§ Aim of the exercise
Each line of the listing where "GENERAL" appears should be reported.
[Excerpted records — start]
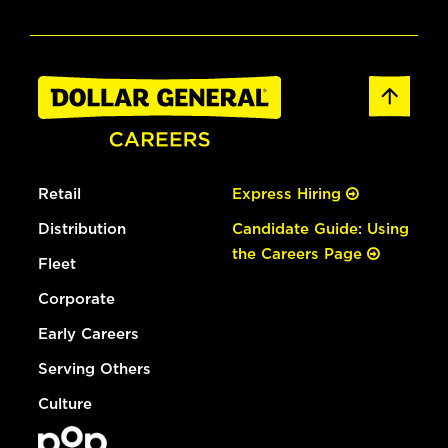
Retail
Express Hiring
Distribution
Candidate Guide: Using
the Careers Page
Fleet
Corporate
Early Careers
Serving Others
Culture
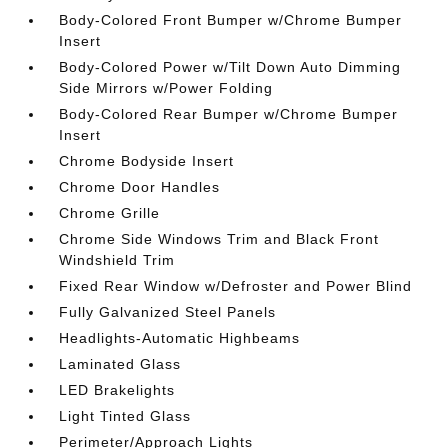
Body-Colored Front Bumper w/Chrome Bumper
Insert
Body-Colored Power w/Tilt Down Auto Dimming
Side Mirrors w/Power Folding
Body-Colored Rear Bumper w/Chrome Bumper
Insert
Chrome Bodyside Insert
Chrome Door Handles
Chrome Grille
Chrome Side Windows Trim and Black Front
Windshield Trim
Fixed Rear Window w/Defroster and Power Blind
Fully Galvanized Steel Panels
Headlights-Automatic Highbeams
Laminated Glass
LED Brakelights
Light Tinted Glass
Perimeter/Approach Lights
[Excerpted records — finish]
[Excerpted records — start]
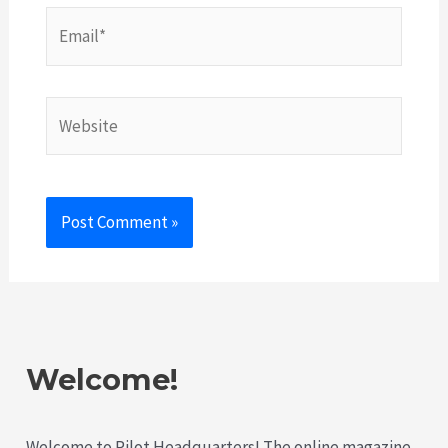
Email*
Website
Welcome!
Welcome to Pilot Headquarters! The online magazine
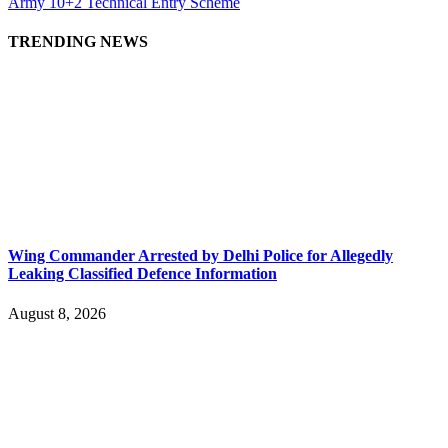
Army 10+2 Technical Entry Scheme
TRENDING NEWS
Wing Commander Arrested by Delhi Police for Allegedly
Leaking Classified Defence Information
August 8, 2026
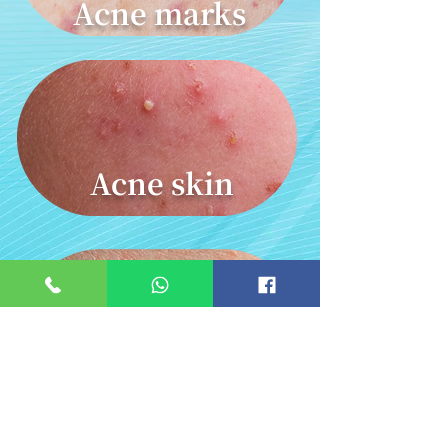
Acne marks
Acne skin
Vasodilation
[Excerpted records — finish]
[Excerpted records — start]
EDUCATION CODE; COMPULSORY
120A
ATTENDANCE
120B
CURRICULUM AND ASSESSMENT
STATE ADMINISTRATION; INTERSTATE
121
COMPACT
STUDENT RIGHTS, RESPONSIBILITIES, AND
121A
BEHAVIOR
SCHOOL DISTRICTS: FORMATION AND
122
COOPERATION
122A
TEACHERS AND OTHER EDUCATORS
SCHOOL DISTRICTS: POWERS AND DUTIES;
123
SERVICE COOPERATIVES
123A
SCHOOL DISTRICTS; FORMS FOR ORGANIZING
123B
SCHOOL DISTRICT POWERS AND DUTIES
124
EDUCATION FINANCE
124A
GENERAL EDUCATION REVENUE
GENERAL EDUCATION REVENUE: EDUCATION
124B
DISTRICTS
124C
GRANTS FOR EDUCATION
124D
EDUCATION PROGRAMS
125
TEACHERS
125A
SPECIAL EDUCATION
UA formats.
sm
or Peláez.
[Excerpted records — finish]
§ Answer area
GENERAL EDUCATION REVENUE
GENERAL EDUCATION REVENUE: EDUCATION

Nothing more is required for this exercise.